Cathay Life Insurance, Taiwan's biggest insurer, has agreed to form a TWD3.5 billion ($110 million; €97.4 million) joint venture with the island’s largest solar module maker to invest in the island’s renewables sector.
Cathay Life's partner, Neo Solar Power Corporation, is expected to hold around 40 percent of the tie-up, with the insurer owning no more than 45 percent due to regulatory restrictions, a Neo Solar spokeswoman told Infrastructure Investor. New investors may join in as minority shareholders, she added.
The funds will be injected into the new company in two successive phases, the first of which should see about TWD1.5 billion disbursed. The exact scale of the second phase will depend on the results of phase one, Neo Solar said in a statement.
Cathay Life's investment is pending approval from the Financial Supervisory Commission under the Insurance Bureau, a regulator.
The partners' appetite for developing solar facilities owes to the supportive policies provided by the new government, as well as the ability to secure 20-year cash flows through renewables investments, they said.
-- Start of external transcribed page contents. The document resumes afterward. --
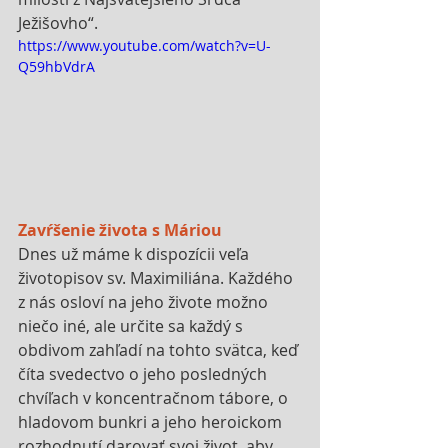
Ježišovho“.
https://www.youtube.com/watch?v=U-
Q59hbVdrA
Zavŕšenie života s Máriou
Dnes už máme k dispozícii veľa 
životopisov sv. Maximiliána. Každého 
z nás osloví na jeho živote možno 
niečo iné, ale určite sa každý s 
obdivom zahľadí na tohto svätca, keď 
číta svedectvo o jeho posledných 
chvíľach v koncentračnom tábore, o 
hladovom bunkri a jeho heroickom 
rozhodnutí darovať svoj život, aby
The Taiwanese government, led by President Tsai Ing-wen, aims to build 20GW of solar power generation by 2025, followed by reforms to open up the power sector to private players. State-owned utility Taiwan Power Company currently procures, transmits and distributes all electricity on the island.
Earlier in July, Cathay Life agreed to co-invest with Swiss-based Partners Group in a greenfield solar platform which will develop up to 550MW of solar capacity in Taiwan.
Neo Solar is also working with its downstream unit, General Energy Solutions, to develop 200MW of solar schemes across the US, Japan and Taiwan, 80MW of which is expected to be completed by the end of this year. The company says it has a development pipeline totalling 800MW.